Pelosi quoted the 1987 exit speech by President Ronald Reagan, who later revealed that he learned to regret his support for the 1986 amnesty:
I always love to quote President Reagan in his last speech as President of the United States. His last speech — this is his last message as President to the American people. He said, “Thanks to each wave of new arrivals to this land of opportunity, we’re a nation for every young, forever bursting with energy and new ideas, and always on the cutting edge, always leading the world into the next frontier. This quality is vital to the future, our future as a nation.
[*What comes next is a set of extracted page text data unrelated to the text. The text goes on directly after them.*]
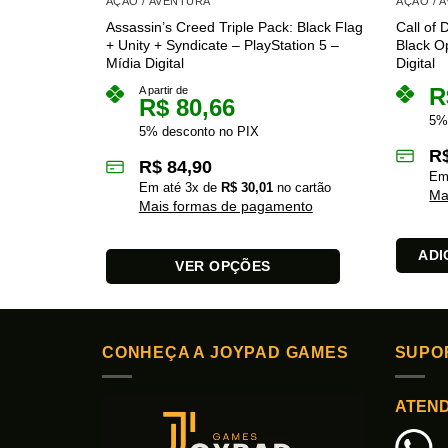
AÇÃO / AVENTURA
AÇÃO / 
Assassin’s Creed Triple Pack: Black Flag
Call of 
+ Unity + Syndicate – PlayStation 5 –
Black Op
Mídia Digital
Digital
R
A partir de
R$
80,66
5%
5% desconto no PIX
R
R$
84,90
Em
Em até
3
x de
R$
30,01
no cartão
Ma
Mais formas de pagamento
ADI
VER OPÇÕES
Este
produto
tem
CONHEÇA A JOYPAD GAMES
SUPO
várias
variantes.
ATEN
As
opções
If we ever close the door to new Americans, our leadership in the world would soon be lost.”
With that, I urge a bipartisan vote and yield back the balance of my time.
For years, a wide variety of pollsters have shown deep and broad American opposition to legal migration, labor migration, and to the inflow of temporary contract workers into jobs sought by young U.S. graduates.
The multiracial, cross-sex, non-racist, class-based, intra-Democratic, and solidarity-themed opposition to labor migration coexists with generally favorable personal feelings toward legal immigrants and toward immigration in theory — despite the media magnification of many skewed polls and articles that still push the 1950s corporate “Nation of Immigrants” claim.
The deep public opposition is built on the widespread recognition that migration moves money from employees to employers, from families to investors, from young to old, from children to their parents, from homebuyers to real estate investors, and from the central states to the coastal states.